Re: [PATCH rdma-next] RDMA/rdmavt: Decouple QP and SGE lists allocations

From: Jason Gunthorpe
Date: Tue May 25 2021 - 09:14:07 EST


On Thu, May 20, 2021 at 06:02:09PM -0400, Dennis Dalessandro wrote:

> > I don't want to encourage other drivers to do the same thing.
>
> I would imagine they would get the same push back we are getting here. I
> don't think this would encourage anyone honestly.

Then we are back to making infrastructure that is only useful for one,
arguably wrong, driver.

> > The correct thing to do today in 2021 is to use the standard NUMA
> > memory policy on already node-affine threads. The memory policy goes
> > into the kernel and normal non-_node allocations will obey it. When
> > combined with an appropriate node-affine HCA this will work as you are
> > expecting right now.
>
> So we shouldn't see any issue in the normal case is what you are
> saying. I'd like to believe that, proving it is not easy though.

Well, I said you have to setup the userspace properly, I'm not sure it
just works out of the box.

> > However you can't do anything like that while the kernel has the _node
> > annotations, that overrides the NUMA memory policy and breaks the
> > policy system!
>
> Does our driver doing this break the entire system?

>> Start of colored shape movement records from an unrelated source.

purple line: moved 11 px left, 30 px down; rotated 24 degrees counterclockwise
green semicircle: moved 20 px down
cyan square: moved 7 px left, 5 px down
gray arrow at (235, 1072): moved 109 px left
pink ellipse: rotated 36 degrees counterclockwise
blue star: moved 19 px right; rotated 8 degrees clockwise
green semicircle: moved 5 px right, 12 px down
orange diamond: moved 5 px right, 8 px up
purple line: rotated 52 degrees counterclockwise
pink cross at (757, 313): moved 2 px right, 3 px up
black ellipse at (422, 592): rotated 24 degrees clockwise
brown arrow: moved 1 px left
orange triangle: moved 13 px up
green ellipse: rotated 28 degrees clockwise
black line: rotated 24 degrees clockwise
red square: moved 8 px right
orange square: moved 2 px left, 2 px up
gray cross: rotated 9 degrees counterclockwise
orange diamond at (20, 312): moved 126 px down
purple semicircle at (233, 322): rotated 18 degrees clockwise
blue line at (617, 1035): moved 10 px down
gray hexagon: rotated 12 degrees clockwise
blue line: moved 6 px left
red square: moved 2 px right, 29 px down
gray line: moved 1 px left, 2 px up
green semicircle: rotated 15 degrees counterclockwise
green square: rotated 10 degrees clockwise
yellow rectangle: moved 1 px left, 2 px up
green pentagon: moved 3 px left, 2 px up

I'm not sure how that's
> possible.

It breaks your driver part of it, and if we lift it to the core code
then it breaks all drivers, so it is a hard no-go.

> Is there an effort to get rid of these per node allocations so
> ultimately we won't have a choice at some point?

Unlikely, subtle stuff like this will just be left broken in drivers
nobody cares about..

Jason